Fah Kiew Tu at least you have to post some photos! Can you talk about how long you took for planning vs. building. Did you make up all your templates from plans in advance? It's cool to do the woodwork yourself.

 

Foiling Optimist

Super Anarchist
1,228
355
Vancouver BC.
I was editing my previous post but had to retreat suddenly to the bar with work colleagues. I suspect in reading your posts above, Mr. Tu, you share to some degree my visceral distaste for these ill conceived low-skill boat projects. (not that we can't stop watching them as one observes the proverbial car wreck.) For me it's particularly depressing to consider what the lack of consultation  with experts, such as buying actual plans, says about this person's understanding of the value of living in a functioning society. How could you be a middle class employed person in an advanced country and not get that there might be something more to boats than it looking roughly the shape of a boat on land? How could you function with this bad a case of Dunning Kruger syndrome? This Rusty Junk fellow is particularly terrifying as he doesn't come across as being otherwise that eccentric.

 

monsoon

Super Anarchist
1,454
240
ELIS
This bit depends a lot on where you live. In my case I don't think I'd have gained much if anything by getting all the plate cut by someone else. The hull didn't take all that long to do anyway and a plasma cutter makes clean cuts following a template. I freighted all my steel into Tasmania because the local steel merchants wanted far more than the price in one of the big mainland cities.

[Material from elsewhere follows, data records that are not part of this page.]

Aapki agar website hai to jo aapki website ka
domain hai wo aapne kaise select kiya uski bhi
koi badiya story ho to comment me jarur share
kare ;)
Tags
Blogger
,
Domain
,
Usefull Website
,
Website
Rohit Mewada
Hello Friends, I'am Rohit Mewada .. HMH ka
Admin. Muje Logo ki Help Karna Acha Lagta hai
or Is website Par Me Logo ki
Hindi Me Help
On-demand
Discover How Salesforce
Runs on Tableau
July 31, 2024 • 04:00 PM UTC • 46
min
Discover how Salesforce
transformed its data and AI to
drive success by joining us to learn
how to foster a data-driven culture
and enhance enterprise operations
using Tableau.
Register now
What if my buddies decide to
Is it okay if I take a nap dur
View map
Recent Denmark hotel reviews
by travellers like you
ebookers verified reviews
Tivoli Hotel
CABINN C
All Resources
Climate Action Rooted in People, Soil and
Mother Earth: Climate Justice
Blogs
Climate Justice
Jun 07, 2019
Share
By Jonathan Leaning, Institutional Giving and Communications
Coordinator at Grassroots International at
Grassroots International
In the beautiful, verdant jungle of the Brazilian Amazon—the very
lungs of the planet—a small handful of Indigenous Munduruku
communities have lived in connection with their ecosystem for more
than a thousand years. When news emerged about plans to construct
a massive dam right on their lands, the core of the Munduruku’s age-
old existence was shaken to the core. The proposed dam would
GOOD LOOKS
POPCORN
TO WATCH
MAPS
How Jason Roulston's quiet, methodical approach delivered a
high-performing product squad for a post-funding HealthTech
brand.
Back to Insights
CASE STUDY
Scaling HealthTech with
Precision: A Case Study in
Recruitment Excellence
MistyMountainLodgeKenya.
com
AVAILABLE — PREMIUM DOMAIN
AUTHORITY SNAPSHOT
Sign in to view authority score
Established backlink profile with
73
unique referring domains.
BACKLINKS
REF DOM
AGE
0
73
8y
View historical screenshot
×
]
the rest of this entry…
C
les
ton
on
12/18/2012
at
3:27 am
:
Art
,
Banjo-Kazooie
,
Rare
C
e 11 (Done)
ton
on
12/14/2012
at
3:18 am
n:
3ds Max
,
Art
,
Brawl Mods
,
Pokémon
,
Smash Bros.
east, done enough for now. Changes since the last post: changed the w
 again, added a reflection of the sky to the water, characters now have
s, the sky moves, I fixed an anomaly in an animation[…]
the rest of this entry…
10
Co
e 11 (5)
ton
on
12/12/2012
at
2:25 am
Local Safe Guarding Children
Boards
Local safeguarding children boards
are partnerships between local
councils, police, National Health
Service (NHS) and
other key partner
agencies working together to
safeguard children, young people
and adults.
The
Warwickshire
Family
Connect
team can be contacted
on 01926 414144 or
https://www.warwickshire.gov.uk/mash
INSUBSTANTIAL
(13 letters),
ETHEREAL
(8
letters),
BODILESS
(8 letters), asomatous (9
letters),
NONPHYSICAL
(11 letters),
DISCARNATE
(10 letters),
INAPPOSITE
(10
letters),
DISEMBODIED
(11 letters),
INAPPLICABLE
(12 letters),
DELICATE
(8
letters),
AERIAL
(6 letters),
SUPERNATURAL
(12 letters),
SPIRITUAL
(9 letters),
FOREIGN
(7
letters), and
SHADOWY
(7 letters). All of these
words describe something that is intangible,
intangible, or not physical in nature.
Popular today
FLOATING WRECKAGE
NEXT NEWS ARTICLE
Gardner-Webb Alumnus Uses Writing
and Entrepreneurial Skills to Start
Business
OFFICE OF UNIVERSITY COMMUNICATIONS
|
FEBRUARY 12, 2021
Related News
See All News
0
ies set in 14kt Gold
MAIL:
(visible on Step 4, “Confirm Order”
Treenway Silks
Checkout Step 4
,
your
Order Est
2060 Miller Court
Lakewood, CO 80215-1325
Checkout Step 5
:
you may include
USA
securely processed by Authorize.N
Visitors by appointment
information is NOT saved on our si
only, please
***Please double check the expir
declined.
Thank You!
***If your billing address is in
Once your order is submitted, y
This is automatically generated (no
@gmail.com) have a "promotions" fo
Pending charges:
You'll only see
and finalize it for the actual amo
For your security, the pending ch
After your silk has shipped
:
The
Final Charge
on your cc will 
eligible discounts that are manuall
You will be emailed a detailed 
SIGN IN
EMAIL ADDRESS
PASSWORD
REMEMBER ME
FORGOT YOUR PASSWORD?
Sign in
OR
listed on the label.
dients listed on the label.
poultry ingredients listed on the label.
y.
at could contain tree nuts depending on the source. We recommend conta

As for his woodwork, it's a standard above what I aimed for but I did everything myself not had other people do bits so had to go with what I could do. We did cut nearly all the timber on my place and I air dried it for years before I started on the interior. Now I'm almost finished sewing the berth cushion covers and working on the standing rigging. Launch day is getting closer but there'll be no YouTube videos at all - not my thing.

FKT
Would love to see her.

 

Mr. Ed

Super Anarchist
3,006
342
The whole thing is very German.  From the highly skilled, read highly trained, machinists, wood workers and electricians, to the ultra-clean workshop to the community around them.  The trade workers there are always craftsman and are often artists.
Gustav was absolutely wonderful. To be so competent (and well funded) and to have such obvious glee in the whole project. The first fellah (the “boat” that looks like a boxing glove) is I’m afraid not all there.  

 

dylan winter

Super Anarchist
6,806
2,150
I love to walk around a boat yard and look at all the projects. You have to admire the determination of these guys. I celebrate the existence of such men.

At least the steel ones can be recycled into cars, and the concrete one become roads.

The ones that make me sad are where they buy a viable plastic boat, tear the guts out of it, put most of the bits in the dumptser - then realise what they have got into and put it on ebay bragging about all the ground work they have done.

D

here is a nice picture of a nice boat in scotland

ktl_8_17_Still021.jpg


 

Sail4beer

Usual suspect
10,638
3,894
Toms River,NJ
Ok, I’m bored this morning for once, so I watched the last video and was going to work my way back and realized most of you are too lazy to watch but want the content so here we go!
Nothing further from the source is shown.